Assigned task: Among the entries that follow, find the lines containing the string "Venture" and copy them.

Material provided:
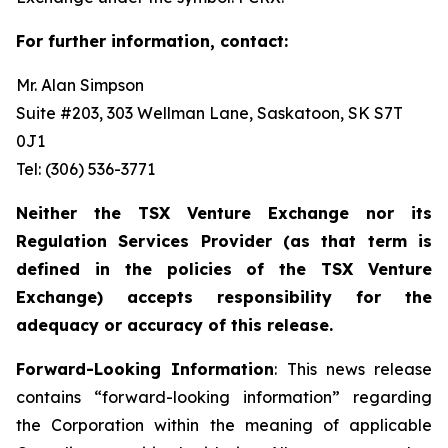
For further information, contact:
Mr. Alan Simpson
Suite #203, 303 Wellman Lane, Saskatoon, SK S7T
0J1 ‎
Tel: (306) 536-3771
Neither the TSX Venture Exchange nor its
Regulation Services Provider (as that term is
defined in the policies of the TSX Venture
Exchange) accepts responsibility for the
adequacy or accuracy of this release.
Forward-Looking Information
: This news release
contains “forward-looking information” regarding
the Corporation within the meaning of applicable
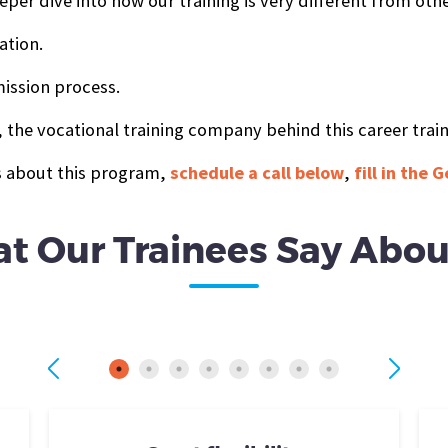
eper dive into how our training is very different from oth
ation.
ission process.
 the vocational training company behind this career trai
ts about this program,
schedule a call below
,
fill in the
t Our Trainees Say Abou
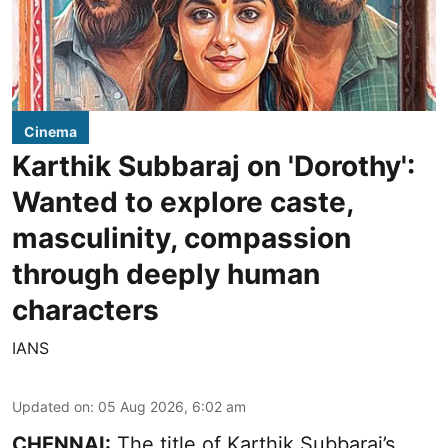
Cinema
Karthik Subbaraj on 'Dorothy':
Wanted to explore caste,
masculinity, compassion
through deeply human
characters
IANS
Updated on
:
05 Aug 2026, 6:02 am
CHENNAI:
The title of Karthik Subbaraj’s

Task output:
Neither the TSX Venture Exchange nor its
defined in the policies of the TSX Venture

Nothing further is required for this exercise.